Saved data entries:
____
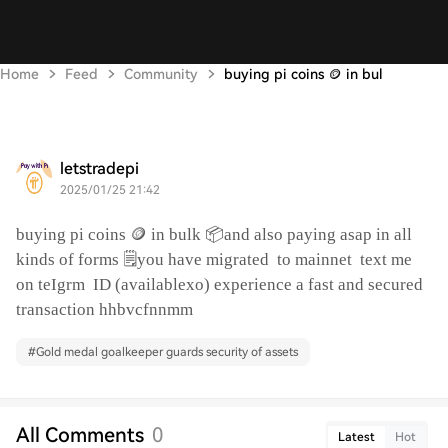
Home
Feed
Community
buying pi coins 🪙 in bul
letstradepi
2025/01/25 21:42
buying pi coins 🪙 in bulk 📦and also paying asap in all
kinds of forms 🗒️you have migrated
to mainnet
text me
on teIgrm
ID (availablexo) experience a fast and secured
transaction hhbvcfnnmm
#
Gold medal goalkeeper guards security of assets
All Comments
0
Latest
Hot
____
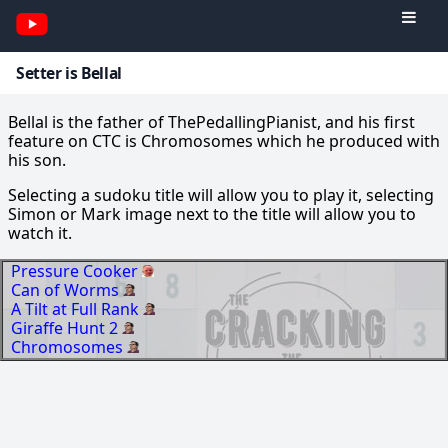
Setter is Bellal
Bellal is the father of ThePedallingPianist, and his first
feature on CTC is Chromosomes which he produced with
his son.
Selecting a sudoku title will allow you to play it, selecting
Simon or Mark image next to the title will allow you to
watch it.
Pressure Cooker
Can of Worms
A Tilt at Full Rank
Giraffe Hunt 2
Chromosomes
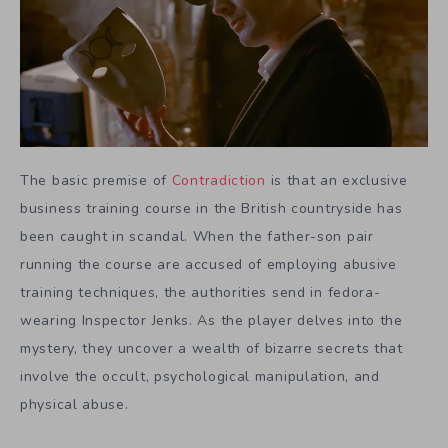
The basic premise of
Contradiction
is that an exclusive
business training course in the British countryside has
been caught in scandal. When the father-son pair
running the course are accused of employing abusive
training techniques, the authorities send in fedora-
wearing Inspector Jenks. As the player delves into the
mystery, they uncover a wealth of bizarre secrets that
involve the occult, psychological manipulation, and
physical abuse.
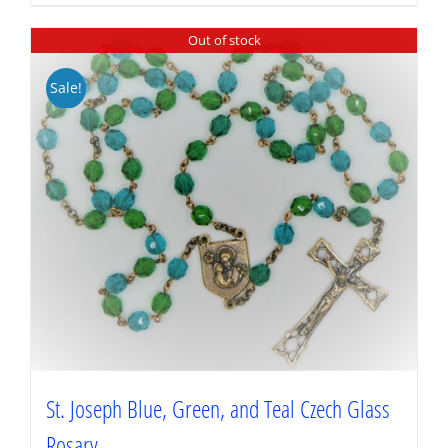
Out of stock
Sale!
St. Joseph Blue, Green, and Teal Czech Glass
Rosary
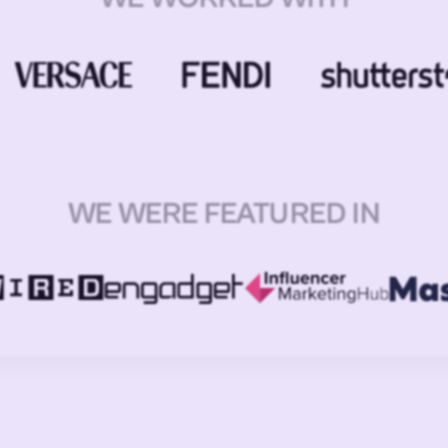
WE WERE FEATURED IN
____
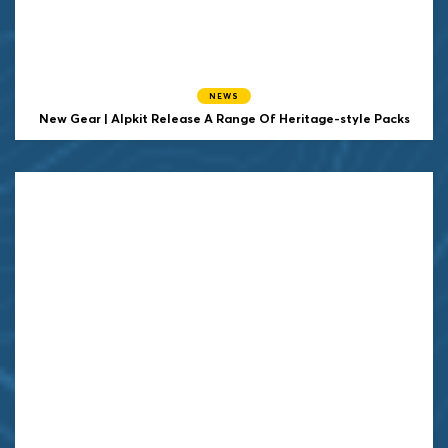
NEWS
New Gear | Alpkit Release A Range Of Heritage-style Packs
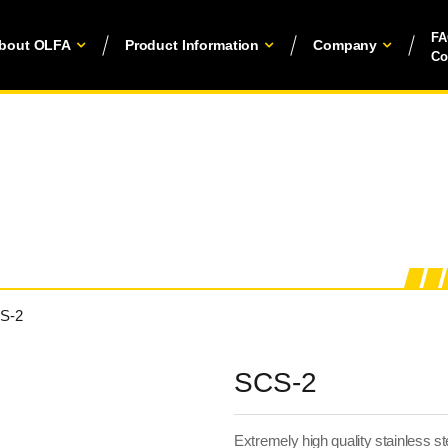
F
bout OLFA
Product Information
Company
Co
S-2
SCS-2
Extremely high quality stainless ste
____
### EXERCISE DESCRIPTION
Write out, word for word, the stretch of entries that begins at the line with "Bellal is the" and ends at the line with "WE WERE FEATURED IN". Pictures do not belong in it.

### PROBLEM SOLUTION
Bellal is the father of ThePedallingPianist, and his first
feature on CTC is Chromosomes which he produced with
his son.
Selecting a sudoku title will allow you to play it, selecting
Simon or Mark image next to the title will allow you to
watch it.
Pressure Cooker
Can of Worms
A Tilt at Full Rank
Giraffe Hunt 2
Chromosomes
The basic premise of
Contradiction
is that an exclusive
business training course in the British countryside has
been caught in scandal. When the father-son pair
running the course are accused of employing abusive
training techniques, the authorities send in fedora-
wearing Inspector Jenks. As the player delves into the
mystery, they uncover a wealth of bizarre secrets that
involve the occult, psychological manipulation, and
physical abuse.
Out of stock
Sale!
St. Joseph Blue, Green, and Teal Czech Glass
Rosary
WE WERE FEATURED IN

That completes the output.